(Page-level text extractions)
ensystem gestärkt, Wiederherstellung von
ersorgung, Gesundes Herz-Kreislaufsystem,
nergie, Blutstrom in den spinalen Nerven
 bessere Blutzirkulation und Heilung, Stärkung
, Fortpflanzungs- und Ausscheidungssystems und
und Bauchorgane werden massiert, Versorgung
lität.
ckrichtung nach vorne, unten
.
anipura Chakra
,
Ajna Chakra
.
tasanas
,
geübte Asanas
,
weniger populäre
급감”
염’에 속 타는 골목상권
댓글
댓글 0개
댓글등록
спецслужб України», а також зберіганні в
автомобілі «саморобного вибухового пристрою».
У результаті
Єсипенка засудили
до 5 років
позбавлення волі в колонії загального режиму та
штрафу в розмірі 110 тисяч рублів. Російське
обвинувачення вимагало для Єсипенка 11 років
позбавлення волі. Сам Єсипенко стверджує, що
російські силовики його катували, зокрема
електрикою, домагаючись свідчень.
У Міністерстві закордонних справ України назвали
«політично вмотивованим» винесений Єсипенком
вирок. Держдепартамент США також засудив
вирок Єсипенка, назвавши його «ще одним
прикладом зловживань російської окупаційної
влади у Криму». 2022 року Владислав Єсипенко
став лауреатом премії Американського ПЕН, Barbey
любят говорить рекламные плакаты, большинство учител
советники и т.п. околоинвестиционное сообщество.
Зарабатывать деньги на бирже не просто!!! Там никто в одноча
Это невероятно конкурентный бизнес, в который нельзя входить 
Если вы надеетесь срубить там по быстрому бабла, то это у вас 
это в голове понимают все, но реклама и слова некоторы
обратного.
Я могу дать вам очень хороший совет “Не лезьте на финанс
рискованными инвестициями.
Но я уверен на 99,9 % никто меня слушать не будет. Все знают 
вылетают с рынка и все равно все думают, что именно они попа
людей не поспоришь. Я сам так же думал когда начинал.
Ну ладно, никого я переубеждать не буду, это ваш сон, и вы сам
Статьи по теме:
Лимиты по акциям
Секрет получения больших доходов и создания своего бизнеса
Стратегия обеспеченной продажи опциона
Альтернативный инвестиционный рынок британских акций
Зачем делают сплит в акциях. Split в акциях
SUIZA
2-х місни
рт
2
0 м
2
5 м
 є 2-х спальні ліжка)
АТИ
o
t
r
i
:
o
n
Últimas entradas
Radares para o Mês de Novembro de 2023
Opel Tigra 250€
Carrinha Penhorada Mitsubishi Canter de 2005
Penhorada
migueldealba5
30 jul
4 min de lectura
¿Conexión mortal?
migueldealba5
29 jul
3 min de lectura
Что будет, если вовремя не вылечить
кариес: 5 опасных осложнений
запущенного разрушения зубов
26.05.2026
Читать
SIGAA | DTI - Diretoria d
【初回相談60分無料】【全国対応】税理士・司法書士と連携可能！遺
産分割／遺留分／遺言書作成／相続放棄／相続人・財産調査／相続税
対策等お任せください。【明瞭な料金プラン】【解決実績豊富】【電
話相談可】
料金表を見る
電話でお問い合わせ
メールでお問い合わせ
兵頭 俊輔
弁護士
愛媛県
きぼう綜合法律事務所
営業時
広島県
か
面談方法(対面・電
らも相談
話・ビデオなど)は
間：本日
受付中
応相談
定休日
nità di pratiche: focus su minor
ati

WHAT TO WORK ON: Report how many lines above hold "Penhorada", number only.

ANSWER TO THIS PROBLEM: 2